Des esprits pratiques nous assurent que si les prisons n’existaient plus, les bandits grands et petits qu’on arrêterait risqueraient fort de se faire étriper par les gens honnêtes. Nous voulons bien le croire.

Certains, comme Herman Bianchi aux Pays-Bas, ont proposé de recréer pour eux, le temps que s’apaisent les colères, des lieux d’asile. Après la condamnation des Templiers par Philippe le Bel, les bâtiments du Temple furent donnés à l’ordre hospitalier de Saint-Jean de Jérusalem en 1312. Or les personnes recherchées pour crimes et délits y obtinrent aussitôt droit d’asile. De ce refuge, seule une décision royale d’extradition pouvait les déloger. Ce droit d’asile a été confirmé de siècle en siècle jusqu’à la Révolution par des bulles pontificales. Le remettre en honneur en attendant la commission de médiation ou de réconciliation devrait décourager le justicier qui niche en tout défenseur des vertus.
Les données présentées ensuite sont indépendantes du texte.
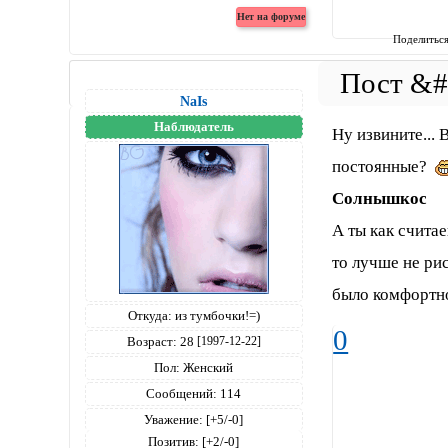
Поделитьс
NaIs
Наблюдатель
Ну извините... 
постоянные?
Солнышкос
А ты как считае
то лучше не рис
было комфортно
Откуда:
из тумбочки!=)
0
Возраст:
28
[1997-12-22]
Пол:
Женский
Сообщений:
114
Уважение:
[+5/-0]
Позитив:
[+2/-0]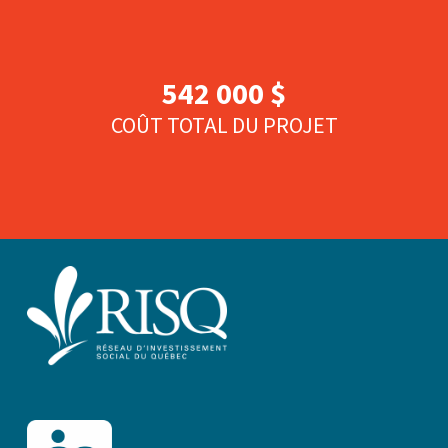
542 000 $
COÛT TOTAL DU PROJET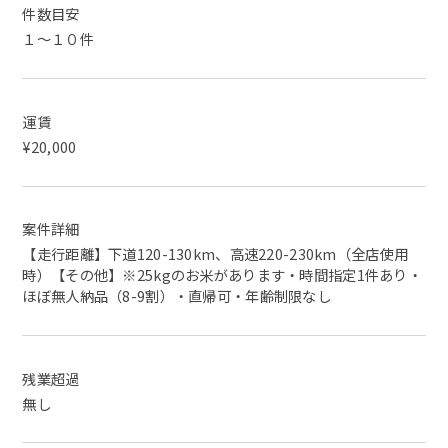
件数目安
１～１０件
運賃
¥20,000
案件詳細
【走行距離】下道120-130km、高速220-230km（全店使用
時）【その他】※25kgのお米があります・時間指定1件あり・
ほぼ無人納品（8-9割）・直帰可・年齢制限なし
残業超過
無し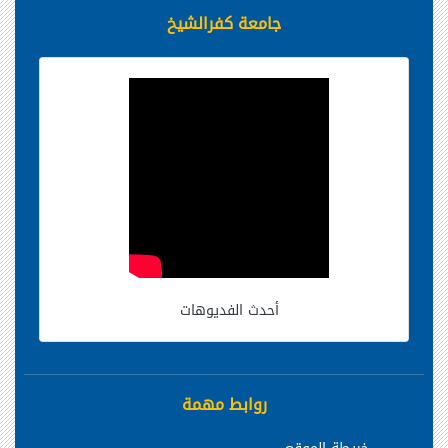
جامعة كفرالشيخ
أحدث الفديوهات
روابط مهمة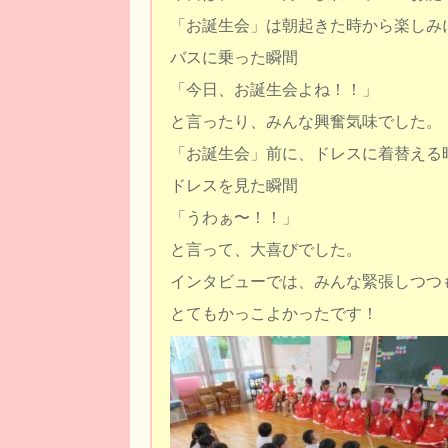
「お誕生会」は朝起きた時から楽しみ
バスに乗った瞬間
「今日、お誕生会よね！！」
と言ったり、みんな興奮気味でした。
「お誕生会」前に、ドレスに着替える
ドレスを見た瞬間
「うわぁ〜！！」
と言って、大喜びでした。
インタビューでは、みんな緊張しつつ
とてもかっこよかったです！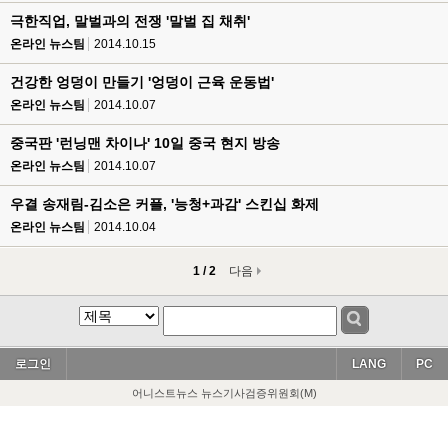
극한직업, 말벌과의 전쟁 '말벌 집 채취'
온라인 뉴스팀
2014.10.15
건강한 엉덩이 만들기 '엉덩이 근육 운동법'
온라인 뉴스팀
2014.10.07
중국판 '런닝맨 차이나' 10일 중국 현지 방송
온라인 뉴스팀
2014.10.07
우결 송재림-김소은 커플, '능청+과감' 스킨십 화제
온라인 뉴스팀
2014.10.04
1 / 2
다음
로그인
LANG
PC
어니스트뉴스 뉴스기사검증위원회(M)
On peut très bien « oublier » qu’un homme a été un meurtrier ou pire. La Légion étrangère n’a-t-elle pas toujours bénéficié d’une certaine sympathie de la part des Français (en particulier de ceux qui insistent le plus sur leur besoin de sécurité) ? Ces hommes de sac et de corde se sont-ils concilié les cœurs parce qu’ils se seraient repentis ? Rien n’est moins sûr. Mais ils n’apparaissent pas comme dangereux, du moins dans la vie civile, parce que les circonstances des drames qu’ils ont vécus ont changé. Sans uniforme c’est vrai aussi.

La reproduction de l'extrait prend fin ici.